Hawkwood and Murad turned as one to squint into the morning sun.
“I can’t-” Murad began, and then was silent.
There on the westward side of the reef was the fragment of a ship. It was a beakhead part of a keel and a few other skeletal timbers. It looked as though the ship had run full tilt upon the reef, the fore part of the hull riding over it, the rest smashed away and sunk.
It was the Grace of God.
Men made the Sign of the Saint at their breasts, murmuring. Hawkwood’s eyes were stinging as though in sympathy with his aching shoulder. To have come so far only to fail. So many good men.

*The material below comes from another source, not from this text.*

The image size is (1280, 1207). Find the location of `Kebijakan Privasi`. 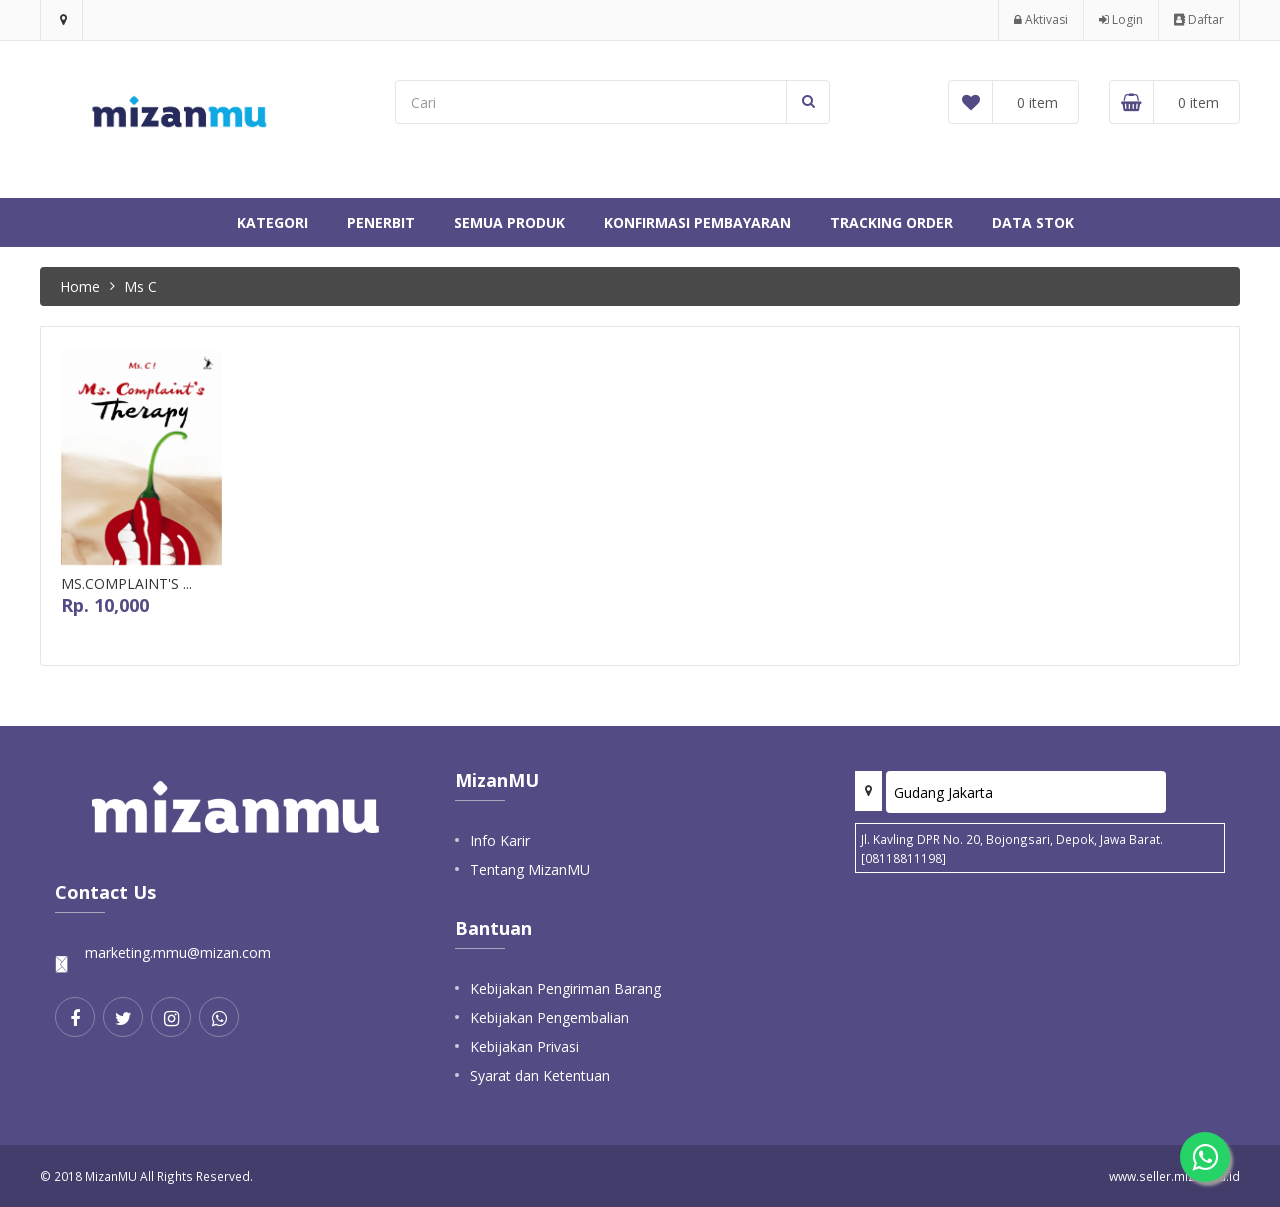 Kebijakan Privasi is located at coordinates (524, 1046).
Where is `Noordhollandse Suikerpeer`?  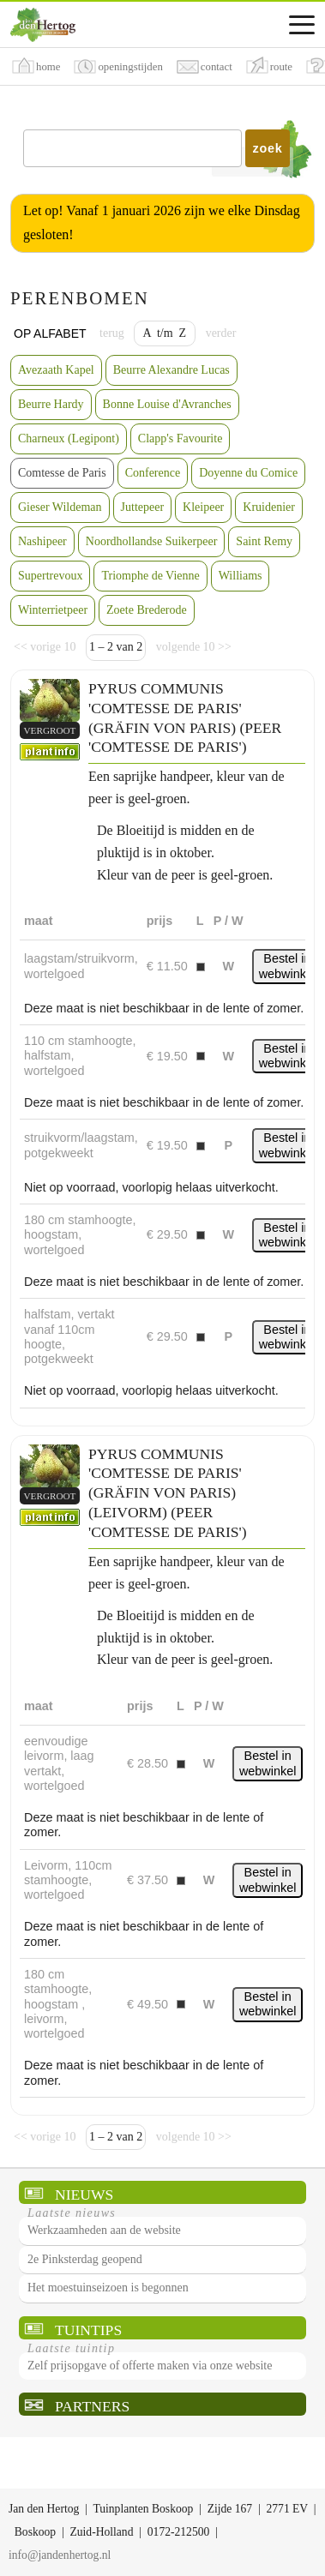 Noordhollandse Suikerpeer is located at coordinates (152, 541).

“God have mercy on them,” he murmured.
“Could any have survived?” Murad asked.
He shook his head slowly, studying the fragmented wreck and the booming surf, the jagged reef. It was sheer fluke that a portion of the ship had remained caught on the reef; it had been wedged there by the explosive force of the breakers. Only a miracle could have preserved those aboard.
“We are alone then,” Murad said.
“We are alone,” Hawkwood agreed.
The water shallowed. They could feel the heat of the land like a wall. The men raised their oars and a few seconds later the bottom of the boats kissed the sand.
Richard Hawkwood splashed out of the first boat, closely followed by Murad. Through the noise of the breakers out on the reef a glimmer of strange birdsong could be heard from the wall of jungle ahead.
They walked up out of the shallows and stood in hot white sand with the early sun heating their backs. The crews hauled the boats out of the water and stood panting. Soldiers held their arquebuses at the ready.
Murad turned to look at Hawkwood, and without a word they both began walking up the blazing beach, to where the jungle of the Western Continent gleamed dark and impenetrable before them.